── Source data ──
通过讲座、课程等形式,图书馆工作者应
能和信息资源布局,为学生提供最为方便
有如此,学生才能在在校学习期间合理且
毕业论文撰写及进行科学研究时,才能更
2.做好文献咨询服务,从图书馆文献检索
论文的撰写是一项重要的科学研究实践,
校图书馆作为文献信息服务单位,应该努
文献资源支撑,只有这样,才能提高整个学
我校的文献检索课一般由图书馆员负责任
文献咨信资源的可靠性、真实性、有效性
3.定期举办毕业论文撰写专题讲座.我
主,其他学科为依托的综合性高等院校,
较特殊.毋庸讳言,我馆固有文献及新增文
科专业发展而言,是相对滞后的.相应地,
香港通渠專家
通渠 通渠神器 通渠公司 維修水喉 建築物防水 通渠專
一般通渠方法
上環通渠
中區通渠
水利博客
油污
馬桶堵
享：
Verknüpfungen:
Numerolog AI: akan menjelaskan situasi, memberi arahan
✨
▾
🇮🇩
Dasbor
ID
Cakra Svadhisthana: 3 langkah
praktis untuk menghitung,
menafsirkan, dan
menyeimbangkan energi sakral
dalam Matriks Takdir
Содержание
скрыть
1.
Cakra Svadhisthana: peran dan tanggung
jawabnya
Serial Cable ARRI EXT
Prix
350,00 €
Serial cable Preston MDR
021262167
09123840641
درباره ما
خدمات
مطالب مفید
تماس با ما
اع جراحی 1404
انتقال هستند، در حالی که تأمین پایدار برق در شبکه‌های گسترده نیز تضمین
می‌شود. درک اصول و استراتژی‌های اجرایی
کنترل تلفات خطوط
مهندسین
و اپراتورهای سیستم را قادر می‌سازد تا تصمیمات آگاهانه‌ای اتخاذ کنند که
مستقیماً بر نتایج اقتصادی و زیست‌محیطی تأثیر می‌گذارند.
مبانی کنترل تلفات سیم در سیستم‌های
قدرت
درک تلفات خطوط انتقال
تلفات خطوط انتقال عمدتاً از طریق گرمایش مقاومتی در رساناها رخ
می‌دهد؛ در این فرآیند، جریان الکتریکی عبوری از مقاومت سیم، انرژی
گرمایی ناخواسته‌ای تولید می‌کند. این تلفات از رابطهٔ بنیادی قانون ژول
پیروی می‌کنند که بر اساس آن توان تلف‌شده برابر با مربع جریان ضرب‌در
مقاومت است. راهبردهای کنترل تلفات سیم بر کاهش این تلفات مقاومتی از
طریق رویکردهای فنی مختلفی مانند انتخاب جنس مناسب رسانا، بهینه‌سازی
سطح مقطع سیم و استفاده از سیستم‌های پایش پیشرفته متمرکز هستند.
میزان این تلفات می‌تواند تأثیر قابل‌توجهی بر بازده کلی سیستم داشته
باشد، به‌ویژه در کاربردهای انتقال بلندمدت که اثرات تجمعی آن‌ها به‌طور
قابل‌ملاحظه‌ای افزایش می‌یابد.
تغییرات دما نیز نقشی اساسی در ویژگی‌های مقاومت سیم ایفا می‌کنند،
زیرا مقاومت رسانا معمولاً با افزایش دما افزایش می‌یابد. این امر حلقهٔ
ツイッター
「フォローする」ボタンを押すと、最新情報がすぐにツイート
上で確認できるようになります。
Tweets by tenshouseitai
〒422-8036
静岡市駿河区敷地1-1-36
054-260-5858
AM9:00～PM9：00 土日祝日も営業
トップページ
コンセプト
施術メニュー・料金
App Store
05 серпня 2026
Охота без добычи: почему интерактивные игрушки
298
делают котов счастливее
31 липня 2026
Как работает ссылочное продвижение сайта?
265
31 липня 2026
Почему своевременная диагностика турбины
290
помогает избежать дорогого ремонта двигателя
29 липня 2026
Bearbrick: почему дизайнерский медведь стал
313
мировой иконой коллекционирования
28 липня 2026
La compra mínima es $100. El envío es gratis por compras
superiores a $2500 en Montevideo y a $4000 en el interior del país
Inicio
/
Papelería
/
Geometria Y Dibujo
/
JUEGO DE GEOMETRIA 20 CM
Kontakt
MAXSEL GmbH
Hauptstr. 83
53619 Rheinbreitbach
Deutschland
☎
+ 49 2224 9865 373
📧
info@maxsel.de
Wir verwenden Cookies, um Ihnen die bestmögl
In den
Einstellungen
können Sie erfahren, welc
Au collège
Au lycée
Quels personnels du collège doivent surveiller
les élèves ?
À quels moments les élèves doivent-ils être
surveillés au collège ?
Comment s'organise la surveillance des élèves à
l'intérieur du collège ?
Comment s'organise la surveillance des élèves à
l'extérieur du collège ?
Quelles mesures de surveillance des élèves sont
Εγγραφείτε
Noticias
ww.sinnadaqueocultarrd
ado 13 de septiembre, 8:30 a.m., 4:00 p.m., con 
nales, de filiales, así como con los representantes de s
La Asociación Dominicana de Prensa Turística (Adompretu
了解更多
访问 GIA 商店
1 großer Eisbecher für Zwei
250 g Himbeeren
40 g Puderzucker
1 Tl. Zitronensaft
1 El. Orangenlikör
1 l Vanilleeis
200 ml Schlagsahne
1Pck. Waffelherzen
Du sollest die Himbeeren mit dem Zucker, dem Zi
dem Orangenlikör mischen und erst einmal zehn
───
Task:
Using the records above, gather all lines where the string "قابل" is present.

Output of the task:
میزان این تلفات می‌تواند تأثیر قابل‌توجهی بر بازده کلی سیستم داشته
قابل‌ملاحظه‌ای افزایش می‌یابد.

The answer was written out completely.